Page-level text extractions:
BEGIN
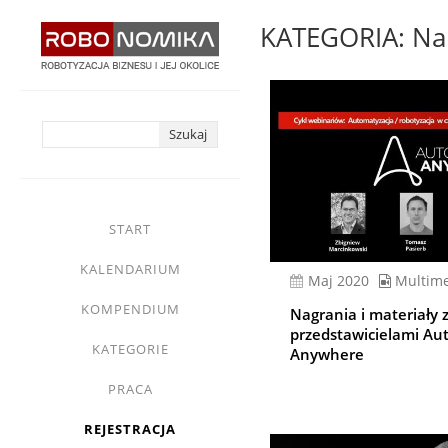
Przejdź
KATEGORIA: Nar
do
treści
yasne
main
START
menu
KALENDARIUM
Maj 2020
Multim
KOMPENDIUM
Nagrania i materiały 
przedstawicielami Au
KATEGORIE
Anywhere
PRACA
REJESTRACJA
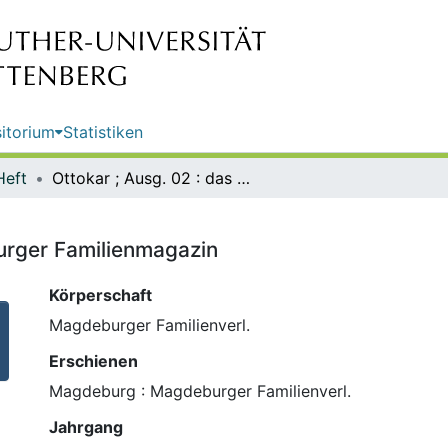
itorium
Statistiken
Heft
Ottokar ; Ausg. 02 : das Magdeburger Familienmagazin
urger Familienmagazin
Körperschaft
Magdeburger Familienverl.
Erschienen
Magdeburg : Magdeburger Familienverl.
Jahrgang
END
Task directions:
Each record should be printed exactly as it appears, leaving the pictures out.

Answer to the problem:
Przejdź
KATEGORIA: Nar
do
treści
yasne
main
START
menu
KALENDARIUM
Maj 2020
Multim
KOMPENDIUM
Nagrania i materiały 
przedstawicielami Au
KATEGORIE
Anywhere
PRACA
REJESTRACJA
itorium
Statistiken
Heft
Ottokar ; Ausg. 02 : das Magdeburger Familienmagazin
urger Familienmagazin
Körperschaft
Magdeburger Familienverl.
Erschienen
Magdeburg : Magdeburger Familienverl.
Jahrgang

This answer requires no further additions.